Still, the ruling could bring sweeping changes to the $22 billion U.S. wine industry. Restrictive rules in 23 states -- some aimed at protecting local wineries, some to shelter middlemen, and some to ensure juveniles do not order wine by mail -- require thousands of small, family-owned wineries to either sell in-state or to rely on licensed national distributors.

But while the number of small wineries is growing rapidly -- there are 4,000 in the United States, each typically producing less than 5,000 cases a year -- the number of distributors has decreased through a series of mergers. Small wineries complain that the national distributors are too expensive to work with and ignore small companies in favor of a few big brands.

"Distributors have a monopoly that has cut out access to thousands of wineries," said Patrick Campbell, owner of the Laurel Glen winery in Glen Ellen, Calif., whose distributor, Lauber Imports Ltd., was just bought by the nation's largest wine wholesaler, Southern Wine & Spirits.

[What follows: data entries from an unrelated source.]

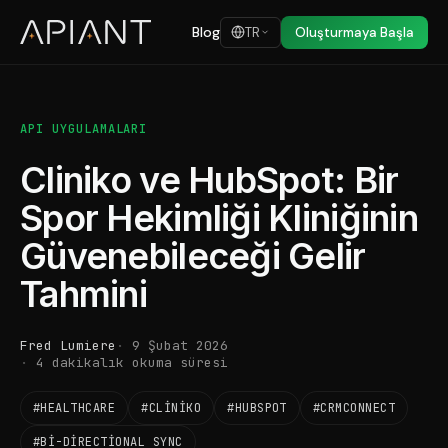
Blog
TR
Oluşturmaya Başla
API UYGULAMALARI
Cliniko ve HubSpot: Bir
Spor Hekimliği Kliniğinin
Güvenebileceği Gelir
Tahmini
Fred Lumiere
9 Şubat 2026
4 dakikalık okuma süresi
#HEALTHCARE
#CLINIKO
#HUBSPOT
#CRMCONNECT
#BI-DIRECTIONAL SYNC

As a result, 80 percent of wine sales come from just 100 brands such as E&J Gallo Winery, Robert Mondavi Corp. and Beringer Blass Wine Estates Ltd., according to WineAmerica, an industry trade group.

That could begin to change if states rework their laws to allow interstate shipments, as wine industry executives expect.

Deborah Cahn from Navarro Vineyards in Mendocino County, Calif., is already starting preparations to sell to other states. The vineyard currently sells 90 percent of its wines -- the sweet Gewurztraminer being the most famous -- directly to consumers and thinks the Supreme Court ruling will significantly boost its sales.

The winery does work on a limited basis with distributors but, Cahn said, the family thinks "no one tells your story as well as you do yourself."

The ruling could prove a boon to the budding Washington-area wine industry. Virginia has 97 wineries, up 50 percent from 2000, and their sales top $100 million, according to WineAmerica. Maryland has 19 wineries. Both states stand to gain from the court's ruling, given the number of tourists who come to the region, industry experts said.